Akashi yang baru ingat kaki Kise sedang cedera, melepas tangan Kise dan memperlambat jalannya.
Lain halnya dengan Aomine...
Sensor Ryouta-dalam-bahaya milik cowok paling eksotis dunia kurobas masuk fase bahaya. Masa bodoh dengan permainan yang masih berlangsung, matanya mencari-cari dimana gerangan kah sang pujaan hati.
Begitu menangkap pemandangan Akashi yang menarik-narik tangan Kise, tanpa sadar Aomine menggeram keras. Baru sekarang sadar nih, sang pacar terabaikan, saat dirinya di bawa orang, eh Da(i)ki?

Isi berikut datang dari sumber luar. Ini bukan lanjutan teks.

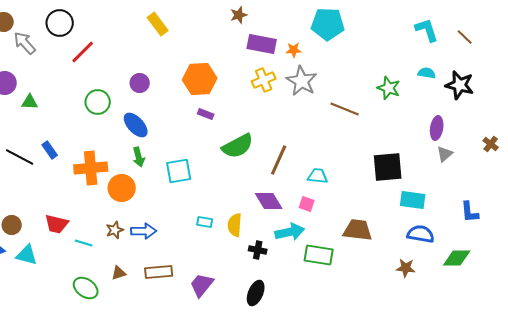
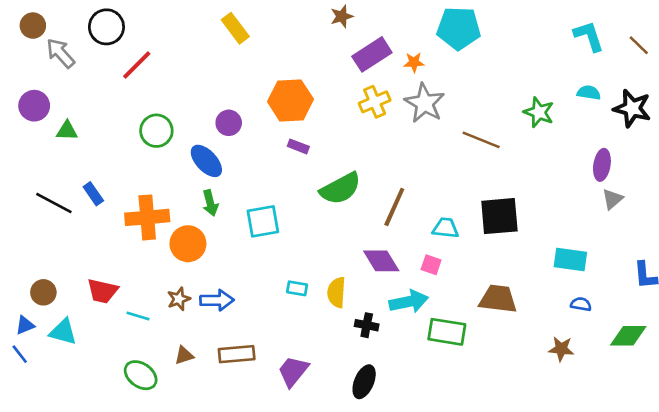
purple rectangle: (262, 44) -> (372, 54), turned -44
purple circle: (140, 83) -> (229, 123), moved
black square: (388, 167) -> (499, 216), moved
blue semicircle: (421, 234) -> (581, 304), size x0.6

"Akashiii! Lepasin Ryouta sekaraaaang!" Aomine mengancam dari tengah lapangan. Orang-orang mulai wasweswos. Yah maklum namanya juga public court, pasti banyak khalayak yang bermain jugalah.
Wajah Kise merona seperti kepiting rebus melihat banyak tatapan orang menuju ke arah mereka, dan refleks menutupi wajahnya dengan lengan jaket yang ia kenakan.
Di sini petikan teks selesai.